ACIPHEX® (rabeprazole sodium) Approved For Treatment Of Symptomatic Gastroesophageal Reflux Disease (GERD)

Proton Pump Inhibitor (PPI) Approved for Daytime and Nighttime Heartburn Relief

18-Feb-2002

Teaneck, NJ and Titusville, NJ (February 15, 2002) -- Eisai Inc. and Janssen Pharmaceutica Inc. announced today that the U.S. food and Drug Administration has approved the expanded use of the PPI, ACIPHEX® (rabeprazole sodium), to include the treatment of daytime and nighttime heartburn and other symptoms associated with gastroesophageal reflux disease (GERD). ACIPHEX® was discovered and developed by Eisai Co., Ltd., and is co-marketed in the United States by Eisai Inc. and Janssen Pharmaceutica Inc.

Symptomatic GERD is characterized by the presence of symptoms such as heartburn, regurgitation, belching and early satiety (feeling of being full sooner than normal or after eating less than usual) without endoscopic evidence of erosion to the esophagus.
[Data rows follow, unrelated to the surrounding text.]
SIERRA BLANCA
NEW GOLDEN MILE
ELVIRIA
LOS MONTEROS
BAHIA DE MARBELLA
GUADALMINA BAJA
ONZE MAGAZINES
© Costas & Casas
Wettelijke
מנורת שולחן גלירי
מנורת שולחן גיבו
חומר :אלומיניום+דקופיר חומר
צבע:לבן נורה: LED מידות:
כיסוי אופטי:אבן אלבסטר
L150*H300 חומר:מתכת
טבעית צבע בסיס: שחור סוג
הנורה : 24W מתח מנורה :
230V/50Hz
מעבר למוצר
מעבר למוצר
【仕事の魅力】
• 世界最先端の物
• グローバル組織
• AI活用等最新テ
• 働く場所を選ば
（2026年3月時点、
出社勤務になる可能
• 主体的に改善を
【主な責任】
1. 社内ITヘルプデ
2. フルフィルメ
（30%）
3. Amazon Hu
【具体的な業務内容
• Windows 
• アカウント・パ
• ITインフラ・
More than 60 million Americans experience heartburn, the most common manifestation of symptomatic GERD, on a monthly basis. In these patients, heartburn may also be accompanied by regurgitation, which occurs when digestive acids travel back up the esophagus into the mouth. “This approval offers proof for patients and physicians that ACIPHEX® is an effective treatment for the nagging symptoms of GERD,” said Susannah Spiess, M.D., F.A.C.P., attending gastroenterologist at Evanston Northwestern Healthcare and assistant professor at Northwestern University Medical School, Chicago, IL. “ACIPHEX® provides 24-hour acid control with the first dose and relieves the discomfort of GERD.” In two pivotal clinical trials, the percentage of heartburn-free daytime and/or nighttime periods was significantly greater with ACIPHEX® (rabeprazole sodium) 20mg compared to placebo. In addition, ACIPHEX® was shown to significantly reduce daily antacid consumption versus placebo over four weeks of therapy. In the study involving approximately 200 patients, ACIPHEX® provided significant reduction in daytime and nighttime heartburn symptom severity associated with GERD on the first day of treatment, and was also superior to placebo in reducing belching, early satiety and regurgitation in weeks two and four of treatment.
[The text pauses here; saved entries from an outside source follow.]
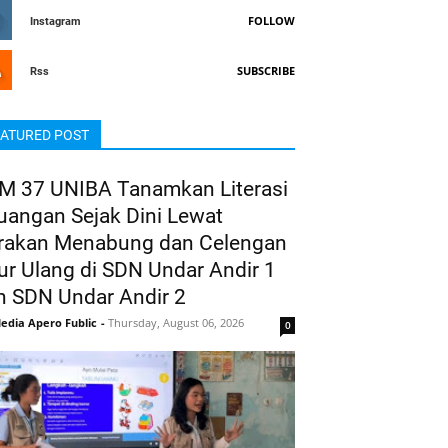
FOLLOW
Instagram
SUBSCRIBE
Rss
ATURED POST
M 37 UNIBA Tanamkan Literasi
uangan Sejak Dini Lewat
rakan Menabung dan Celengan
ur Ulang di SDN Undar Andir 1
n SDN Undar Andir 2
edia Apero Fublic
-
Thursday, August 06, 2026
0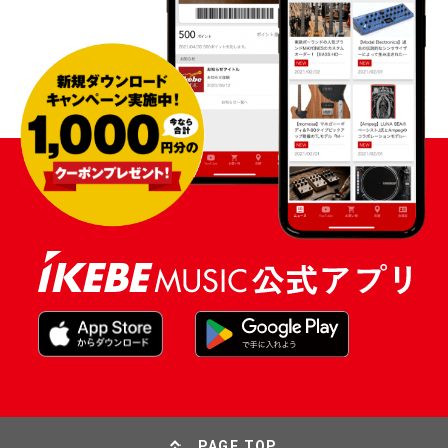
PAGE TOP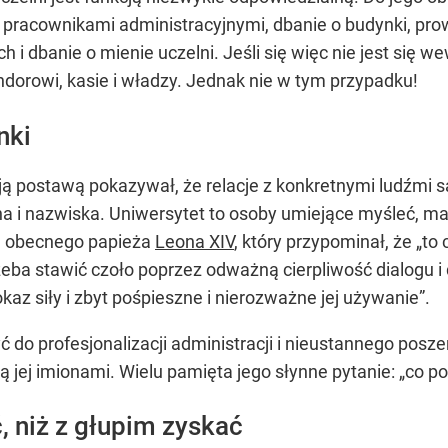
 pracownikami administracyjnymi, dbanie o budynki, pr
h i dbanie o mienie uczelni. Jeśli się więc nie jest się
endorowi, kasie i władzy. Jednak nie w tym przypadku!
nki
ją postawą pokazywał, że relacje z konkretnymi ludźmi są 
a i nazwiska. Uniwersytet to osoby umiejące myśleć, maj
m obecnego papieża
Leona XIV
, który przypominał, że „to
zeba stawić czoło poprzez odważną cierpliwość dialogu i
okaz siły i zbyt pośpieszne i nierozważne jej używanie”.
ć do profesjonalizacji administracji i nieustannego poszer
są jej imionami. Wielu pamięta jego słynne pytanie: „co p
, niż z głupim zyskać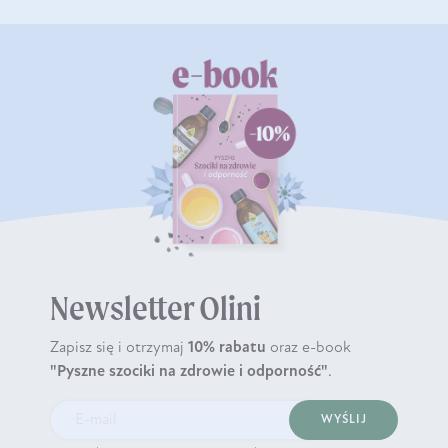
Newsletter Olini
Zapisz się i otrzymaj
10% rabatu
oraz e-book
"Pyszne szociki na zdrowie i odporność"
.
WYŚLIJ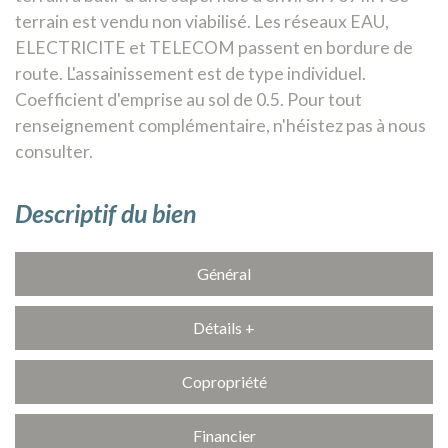
terrain est vendu non viabilisé. Les réseaux EAU,
ELECTRICITE et TELECOM passent en bordure de
route. L'assainissement est de type individuel.
Coefficient d'emprise au sol de 0.5. Pour tout
renseignement complémentaire, n'héistez pas à nous
consulter.
descriptif du bien
Général
Détails +
Copropriété
Financier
About the Trials Two U.S., multicenter, double-blind, placebo controlled studies were conducted in 316 patients with daytime and nighttime heartburn. Patients reported five or more periods of moderate to very severe heartburn during the placebo treatment phase the week prior to randomization. Patients were confirmed by endoscopy to have no esophageal erosions. Eligible subjects were given either ACIPHEX® 10mg, 20mg or placebo, and a diary to record severity of GERD symptoms; subjects returned at week two and four for efficacy assessments. In these studies, the most common adverse events assessed as possibly related to rabeprazole 20mg and occurring at a frequency of greater than two percent were abdominal pain, diarrhea and headache.

About ACIPHEX® Nearly 14,000 patients have participated in ACIPHEX® clinical trials worldwide. The U.S. Food and Drug Administration approved ACIPHEX® 20mg tablets for marketing in August 1999. Prior to its U.S. approval, rabeprazole sodium was first approved in Japan in 1997, in the United Kingdom in 1998 and subsequently in all 14 other European Union countries. The drug, known as PARIET® outside of the United States, has been launched in 59 countries.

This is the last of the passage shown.